Jerry Johnson is from California. He lives in Ghana. He works in New Ningo. He founded the Ancestral Wall.

It is magnificent. There are 90 portraits of 90 heroes and sheroes and icons. Several artists used their skills to paint an outside gallery for students, visitors and locals alike. From Mariam Makeba to Steve Biko. From Na Gbewa to Imhotep.

“We are recognizing those who recognized us,” teacher and cultural entrepreneur Johnson told this reporter while walking through the altogether serene and informative grounds.

The pretty garden encompasses the impressive portraits and a really great restaurant, and terrific guest houses.

Fifteen years ago, this realized dream started as a desire to “begin teaching the local youngsters African history. But there are so many villages, so many schools I couldn’t do it logistically, so I got the idea that if I put 90 characters up on the wall, then I could bring the schools for field trips.”

Word-of-mouth spread, and now, worldwide, “It has become something of an attraction. I go from 200,000 years ago with Eve.”

There she is short-Afro’d and all. So many others too: from Eve to Francis Cress-Welsing. From King Tackie Tawiah I to Thomas Sankara. From Shaka Zulu to Dr. Yosef Ben-Jochannan.
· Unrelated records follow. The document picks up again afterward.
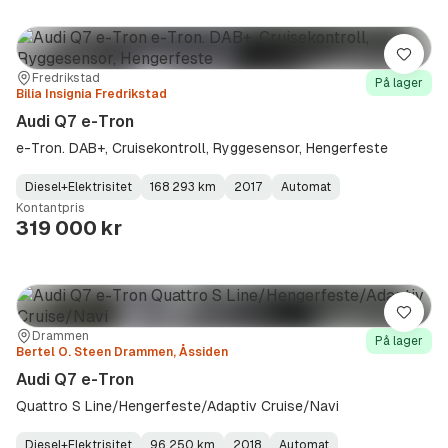
Lagre
Sted:
Forhandler:
Fredrikstad
På lager
Bilia Insignia Fredrikstad
Audi Q7 e-Tron
e-Tron. DAB+, Cruisekontroll, Ryggesensor, Hengerfeste
Diesel+Elektrisitet
168 293 km
2017
Automat
Fuel
Kilometerstand
Model
Gearbox
:
Kontantpris
Type
Year
Type
:
:
:
319 000 kr
Lagre
Sted:
Forhandler:
Drammen
På lager
Bertel O. Steen Drammen, Åssiden
Audi Q7 e-Tron
Quattro S Line/Hengerfeste/Adaptiv Cruise/Navi
Diesel+Elektrisitet
96 250 km
2018
Automat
“I picked them on themes that I wanted to teach the children, so you will see people who aren’t very famous at all, but there is a lesson or something they stood for that I wanted the children to hear in terms of our history, our ancestry, and the foundation of our African being.”

In this the ‘Year of Return’, and Ghana’s fully embracing the 400 year anniversary since so many Africans were snatched from the Coast of Guinea and brought to America and the Caribbean, Johnson is an epitome of a man returning to the source. From visitor to resident, bringing a skill set and an enthusiasm. Johnson is fully entrenched in Ghanaian culture.

“I was one of those who came from the U.S. with all of my books and my videos and thinking that I could spread some of the things we’d learned over the years in our study group meetings, and serious African study movement, with people like Cheikh Anta Diop and Asa Hilliard, John Henrik Clarke who influenced a lot of us. You really have to start with the youth because there’s really a lot of bad socialization that has gone on with the youth both here and in the U.S. in the minds of African people. It is easier to implant it in the beginning.”

Jerry Johnson’s passion, his raison d’etre is instituting an under established African history as common, everyday knowledge.

He told the Amsterdam News, “We do walkthroughs, and more and more people from the U.S. are coming through.”

The location is very, very calming. “This should be a place you come when you first come here to Ghana. It is a nice transition when you first come.”

Johnson’s parting words are an axiom to live by indeed; “The objective is to create the Africans we need to solve the problems that we have,” he said. “We are Garveyites, so we know we have to build something powerful in the world.”